このコーナーでは「暮らし、仕事、社会」、私達の身近なところにあるデジタル化の動きをご紹介しています。
本格的な冬山シーズンを前に雪山での遭難事故を防ごうと、警察や自治体などは登山客やバックカントリースキー客に注意を呼びかけています。
警察庁がまとめた今年7月から8月の全国の山岳遭難件数は、前年時期と比べて70件増の738件。遭難者は23人増の809人で、うち死者・行方不明者は16人増の61人。 遭難件数、遭難者ともに統計が残る1968年以降で最多となっています。
そうしたなか今回は、登山の遭難リスクに備える機能を持つ無料の登山地図アプリ“YAMAP”を運営する株式会社ヤマップのプロダクトマネージャー中島仁史さんにYAMAPについてお話を伺いました。
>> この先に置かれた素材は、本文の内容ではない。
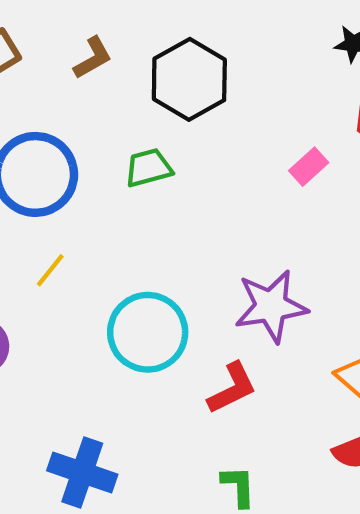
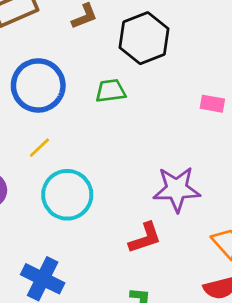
pink rectangle: (309, 167) -> (212, 104), turned 45
cyan circle: (148, 332) -> (67, 195), moved

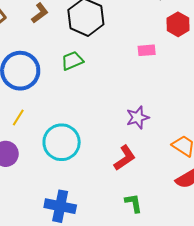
yellow line: (39, 148) -> (18, 118), moved
purple star: (177, 189) -> (138, 117), size x0.7

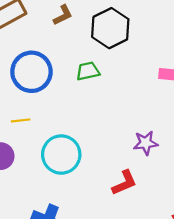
yellow line: (18, 118) -> (21, 120), turned 42

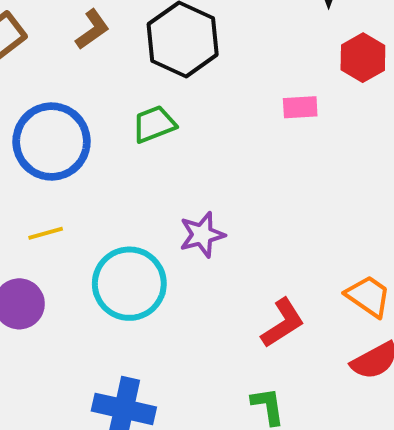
purple star: (146, 143) -> (202, 235), moved
red L-shape: (124, 183) -> (283, 323), moved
まずは、登山地図アプリ「YAMAP」は、どういったアプリなのでしょうか?
「電波が届かない山の中でも現在地を確認できるアプリで、登山前に地図をダウンロードしておくことで、電波が届かない山の中でも現在地が確認できて、登山の安全性が高まるというようなアプリになります。登山中に自分が歩いてきた軌跡(足跡)が確認できるので、例えば山の中で道に迷って登山口に戻りたいという時とか、山頂に着いたあと下山する時とかそういった時に、安全に自分が通ってきたルートを辿って下山することができます。登山中以外でも、事前に登山の計画を立てたりとか、山に行ったときに自分の記録を日記として残して、写真と一緒に思い出を振り返るというような機能もあります」
さらに、具体的な機能やこのアプリのメリットについて伺いました。
「最初に見守り機能という機能がありまして、こちら4年くらい前に開発した機能なのですが、その機能を発展させるような形で発展的に作ったものが、今回のグループ位置共有機能という機能になります。
見守り機能という機能は、登山に行っている方が、自分の登山中の現在の位置情報を、家族や友人、一緒に登山されている方ではなく、お家で待っている方向けに自分の現在の居場所を教えることができる機能で、山岳遭難が発生した時というのは、どれだけ早く遭難が発生したかを警察や関係機関に通報と言いますか相談できるかが極めて遭難救助の上では重要なのですが、こういった機能がない場合、例えば今日帰る予定だったのに帰らなかったとか、その翌日とか遭難が発生した後、時間が経ってからしか警察に救助を依頼することができません。しかし、この見守り機能があれば、登山中にリアルタイムでその登山者が今どの位置にいるかというのが、確認できるようになりますので、家族か友人の方が、これはちょっと様子がおかしいかもと分かった時にすぐ関係機関に相談できるというところがメリットとしてありました。
これが見守り機能なのですが、その見守り機能のデータを使って、登山中にお互いが離れてしまったりとか、場所が見えなくなったりした時に、どこに一緒にいた人たちがいるのか確認できるようにしたものがグループ位置共有機能になります。
見守り機能というのは遭難防止というか、遭難が発生した時どれだけ迅速に救助に進めるかというのが目的ですが、もちろん待っている方に安心してもらうというのも目的なのですが、グループ位置共有機能に関しては、遭難を防ぐと言いますか、例えば離れてしまったら、離れてしまったことに気づけるとか、離れた後にどうやって合流するかというような遭難防止というか、起こる前にどう防ぐかという観点が強いかなと思っています」
最後に、この「YAMAP」に対する期待、思いについて伺いました。
「すべての機能に共通してなのですが、多くの方がより安心・安全に登山を楽しめるようになって欲しいと思っています。山や自然は、人が定期的に山に入って手を入れることで守られてきたという側面がありまして、少しでも山に興味関心を持つ人が増えて、登山と登山文化を未来に残していきたいというのが、我々の想いなのですが、ただ、誰でも簡単に山に入れるようになることで、やはり知識が足りないと危険な部分もありますので、そういった時にこういったアプリの機能でそれをサポートしたいというふうに思っております。例えば、グループ位置共有で、すでに登山をされている方が、家族や友人を連れて山に行きやすくなって、その方達の安全に貢献できれば良いなというふうに思っていて、そういった効果と言いますか、山に行く人を増やしたいというか、そういった期待をしています。山に行く障害を少しでも取り除きたいという、山へのハードルを下げたいというのが根本にあって、そういった効果を期待しています」
中島さん、貴重なお話、ありがとうございました。